| Task statement |
Line by line, copy the records below exactly.

| Stored data |
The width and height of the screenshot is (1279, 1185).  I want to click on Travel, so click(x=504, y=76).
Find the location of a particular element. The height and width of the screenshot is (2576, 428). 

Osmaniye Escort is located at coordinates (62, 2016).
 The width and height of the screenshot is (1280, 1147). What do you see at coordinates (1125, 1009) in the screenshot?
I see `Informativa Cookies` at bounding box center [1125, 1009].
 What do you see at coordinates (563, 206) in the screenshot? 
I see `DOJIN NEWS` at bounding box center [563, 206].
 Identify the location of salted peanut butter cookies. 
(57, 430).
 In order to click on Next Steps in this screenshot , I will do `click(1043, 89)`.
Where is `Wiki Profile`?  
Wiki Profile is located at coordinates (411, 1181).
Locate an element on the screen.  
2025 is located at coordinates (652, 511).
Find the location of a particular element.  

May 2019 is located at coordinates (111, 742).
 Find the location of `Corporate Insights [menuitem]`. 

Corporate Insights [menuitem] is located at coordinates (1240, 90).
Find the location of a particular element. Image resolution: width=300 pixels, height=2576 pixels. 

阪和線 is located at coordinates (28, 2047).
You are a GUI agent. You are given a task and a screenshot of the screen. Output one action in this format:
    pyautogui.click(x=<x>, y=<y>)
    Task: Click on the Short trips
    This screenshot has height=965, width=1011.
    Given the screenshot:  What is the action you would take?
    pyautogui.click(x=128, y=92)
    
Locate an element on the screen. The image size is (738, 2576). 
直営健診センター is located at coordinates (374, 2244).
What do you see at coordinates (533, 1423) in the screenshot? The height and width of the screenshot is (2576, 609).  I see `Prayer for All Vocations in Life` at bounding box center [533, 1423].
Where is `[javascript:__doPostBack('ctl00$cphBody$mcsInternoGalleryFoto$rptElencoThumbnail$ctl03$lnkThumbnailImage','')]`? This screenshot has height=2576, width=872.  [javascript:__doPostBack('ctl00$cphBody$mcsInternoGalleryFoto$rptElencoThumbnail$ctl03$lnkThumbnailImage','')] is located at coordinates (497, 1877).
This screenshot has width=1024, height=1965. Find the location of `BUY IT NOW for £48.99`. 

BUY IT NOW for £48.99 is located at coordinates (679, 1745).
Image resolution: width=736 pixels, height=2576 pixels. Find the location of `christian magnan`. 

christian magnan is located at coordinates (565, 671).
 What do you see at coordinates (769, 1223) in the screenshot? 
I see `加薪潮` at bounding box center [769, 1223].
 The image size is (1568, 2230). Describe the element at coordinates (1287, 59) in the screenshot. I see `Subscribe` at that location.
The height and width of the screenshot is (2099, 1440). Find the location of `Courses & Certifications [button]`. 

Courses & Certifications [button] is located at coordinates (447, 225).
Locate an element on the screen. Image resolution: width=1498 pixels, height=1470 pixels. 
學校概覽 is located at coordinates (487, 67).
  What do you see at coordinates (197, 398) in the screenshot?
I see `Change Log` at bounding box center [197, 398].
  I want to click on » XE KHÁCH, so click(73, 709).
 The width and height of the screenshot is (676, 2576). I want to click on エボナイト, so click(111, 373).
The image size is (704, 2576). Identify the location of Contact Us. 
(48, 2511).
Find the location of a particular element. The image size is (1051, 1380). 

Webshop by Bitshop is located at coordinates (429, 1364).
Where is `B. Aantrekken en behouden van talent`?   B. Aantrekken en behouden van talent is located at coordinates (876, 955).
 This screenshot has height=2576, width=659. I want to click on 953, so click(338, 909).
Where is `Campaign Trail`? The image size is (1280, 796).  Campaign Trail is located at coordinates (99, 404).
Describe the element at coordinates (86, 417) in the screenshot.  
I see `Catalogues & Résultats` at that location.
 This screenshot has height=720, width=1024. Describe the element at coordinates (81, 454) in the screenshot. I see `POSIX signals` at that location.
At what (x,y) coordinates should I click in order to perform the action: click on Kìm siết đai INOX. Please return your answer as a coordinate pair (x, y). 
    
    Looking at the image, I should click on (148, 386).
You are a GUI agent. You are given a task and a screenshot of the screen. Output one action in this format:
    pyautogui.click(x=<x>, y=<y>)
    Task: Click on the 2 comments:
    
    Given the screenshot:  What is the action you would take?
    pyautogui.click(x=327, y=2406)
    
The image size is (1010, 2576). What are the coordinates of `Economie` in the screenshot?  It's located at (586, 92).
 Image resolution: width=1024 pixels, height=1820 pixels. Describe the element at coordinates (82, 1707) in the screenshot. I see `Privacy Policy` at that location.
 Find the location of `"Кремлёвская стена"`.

| Response |
The width and height of the screenshot is (1279, 1185).  I want to click on Travel, so click(x=504, y=76).
Find the location of a particular element. The height and width of the screenshot is (2576, 428). 

Osmaniye Escort is located at coordinates (62, 2016).
 The width and height of the screenshot is (1280, 1147). What do you see at coordinates (1125, 1009) in the screenshot?
I see `Informativa Cookies` at bounding box center [1125, 1009].
 What do you see at coordinates (563, 206) in the screenshot? 
I see `DOJIN NEWS` at bounding box center [563, 206].
 Identify the location of salted peanut butter cookies. 
(57, 430).
 In order to click on Next Steps in this screenshot , I will do `click(1043, 89)`.
Where is `Wiki Profile`?  
Wiki Profile is located at coordinates (411, 1181).
Locate an element on the screen.  
2025 is located at coordinates (652, 511).
Find the location of a particular element.  

May 2019 is located at coordinates (111, 742).
 Find the location of `Corporate Insights [menuitem]`. 

Corporate Insights [menuitem] is located at coordinates (1240, 90).
Find the location of a particular element. Image resolution: width=300 pixels, height=2576 pixels. 

阪和線 is located at coordinates (28, 2047).
You are a GUI agent. You are given a task and a screenshot of the screen. Output one action in this format:
    pyautogui.click(x=<x>, y=<y>)
    Task: Click on the Short trips
    This screenshot has height=965, width=1011.
    Given the screenshot:  What is the action you would take?
    pyautogui.click(x=128, y=92)
    
Locate an element on the screen. The image size is (738, 2576). 
直営健診センター is located at coordinates (374, 2244).
What do you see at coordinates (533, 1423) in the screenshot? The height and width of the screenshot is (2576, 609).  I see `Prayer for All Vocations in Life` at bounding box center [533, 1423].
Where is `[javascript:__doPostBack('ctl00$cphBody$mcsInternoGalleryFoto$rptElencoThumbnail$ctl03$lnkThumbnailImage','')]`? This screenshot has height=2576, width=872.  [javascript:__doPostBack('ctl00$cphBody$mcsInternoGalleryFoto$rptElencoThumbnail$ctl03$lnkThumbnailImage','')] is located at coordinates (497, 1877).
This screenshot has width=1024, height=1965. Find the location of `BUY IT NOW for £48.99`. 

BUY IT NOW for £48.99 is located at coordinates (679, 1745).
Image resolution: width=736 pixels, height=2576 pixels. Find the location of `christian magnan`. 

christian magnan is located at coordinates (565, 671).
 What do you see at coordinates (769, 1223) in the screenshot? 
I see `加薪潮` at bounding box center [769, 1223].
 The image size is (1568, 2230). Describe the element at coordinates (1287, 59) in the screenshot. I see `Subscribe` at that location.
The height and width of the screenshot is (2099, 1440). Find the location of `Courses & Certifications [button]`. 

Courses & Certifications [button] is located at coordinates (447, 225).
Locate an element on the screen. Image resolution: width=1498 pixels, height=1470 pixels. 
學校概覽 is located at coordinates (487, 67).
  What do you see at coordinates (197, 398) in the screenshot?
I see `Change Log` at bounding box center [197, 398].
  I want to click on » XE KHÁCH, so click(73, 709).
 The width and height of the screenshot is (676, 2576). I want to click on エボナイト, so click(111, 373).
The image size is (704, 2576). Identify the location of Contact Us. 
(48, 2511).
Find the location of a particular element. The image size is (1051, 1380). 

Webshop by Bitshop is located at coordinates (429, 1364).
Where is `B. Aantrekken en behouden van talent`?   B. Aantrekken en behouden van talent is located at coordinates (876, 955).
 This screenshot has height=2576, width=659. I want to click on 953, so click(338, 909).
Where is `Campaign Trail`? The image size is (1280, 796).  Campaign Trail is located at coordinates (99, 404).
Describe the element at coordinates (86, 417) in the screenshot.  
I see `Catalogues & Résultats` at that location.
 This screenshot has height=720, width=1024. Describe the element at coordinates (81, 454) in the screenshot. I see `POSIX signals` at that location.
At what (x,y) coordinates should I click in order to perform the action: click on Kìm siết đai INOX. Please return your answer as a coordinate pair (x, y). 
    
    Looking at the image, I should click on (148, 386).
You are a GUI agent. You are given a task and a screenshot of the screen. Output one action in this format:
    pyautogui.click(x=<x>, y=<y>)
    Task: Click on the 2 comments:
    
    Given the screenshot:  What is the action you would take?
    pyautogui.click(x=327, y=2406)
    
The image size is (1010, 2576). What are the coordinates of `Economie` in the screenshot?  It's located at (586, 92).
 Image resolution: width=1024 pixels, height=1820 pixels. Describe the element at coordinates (82, 1707) in the screenshot. I see `Privacy Policy` at that location.
 Find the location of `"Кремлёвская стена"`.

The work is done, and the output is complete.